= Landulf III of Benevento =

Landulf III (died December 968 or 969) was Prince of Capua (as Landulf V) and Benevento from 959 as co-prince with his father, Landulf II, and brother Pandulf Ironhead. In 961, he would be co-prince with only his brother after the death of his father. His mother was Yvantia.

In 961, Landulf II died and Landulf and his brother became sole princes, though the elder Pandulf was by far the more domineering. The Chronicum Salernitanum affirms the co-regency, however, and the principle of the indivisibility of the united Capua-Benevento as declared by Atenulf I in 900, when it says Beneventanorum principatum eius filii Pandolfum et Landulfum bifarie regebant . . . communi indivisoque iure, that is "the Beneventan principality was reigned in jointly by Pandulf and Landulf under indivisible common jurisdiction." However, their co-rulership would eventually come to an end, and the realm would be split, with Pandulf ruling Capua and Landulf ruling Benevento.

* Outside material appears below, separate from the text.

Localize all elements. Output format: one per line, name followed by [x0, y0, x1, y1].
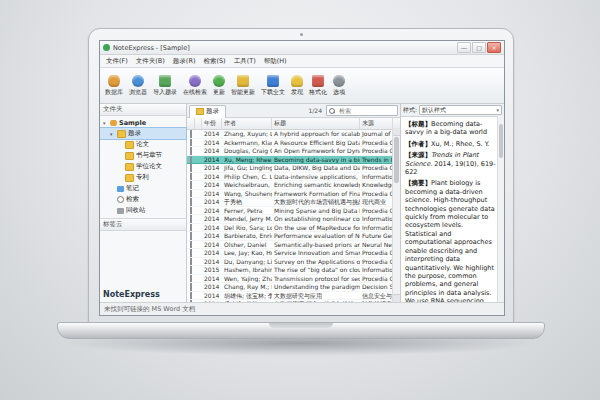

In 967, the Emperor Otto I went to Rome and charged Pandulf with prosecuting a war against the Byzantine Empire in Apulia. Landulf took part in the subsequent campaign of 968, but he retired in illness and died at Benevento in either 968 or 969, leaving two sons: Pandulf and Landulf. The Chronicum says Landulf tenuit principatum una cum suo germanus annos octo, that is, "held the principality solely with his brother for eight years." Pandulf, however, cheated his nephews out of their patrimony, made himself sole prince. Both of Landulf's sons would later become princes of Benevento.

==Sources==
- Caravale, Mario (ed). Dizionario Biografico degli Italiani: LXIII Labroca – Laterza. Rome, 2004.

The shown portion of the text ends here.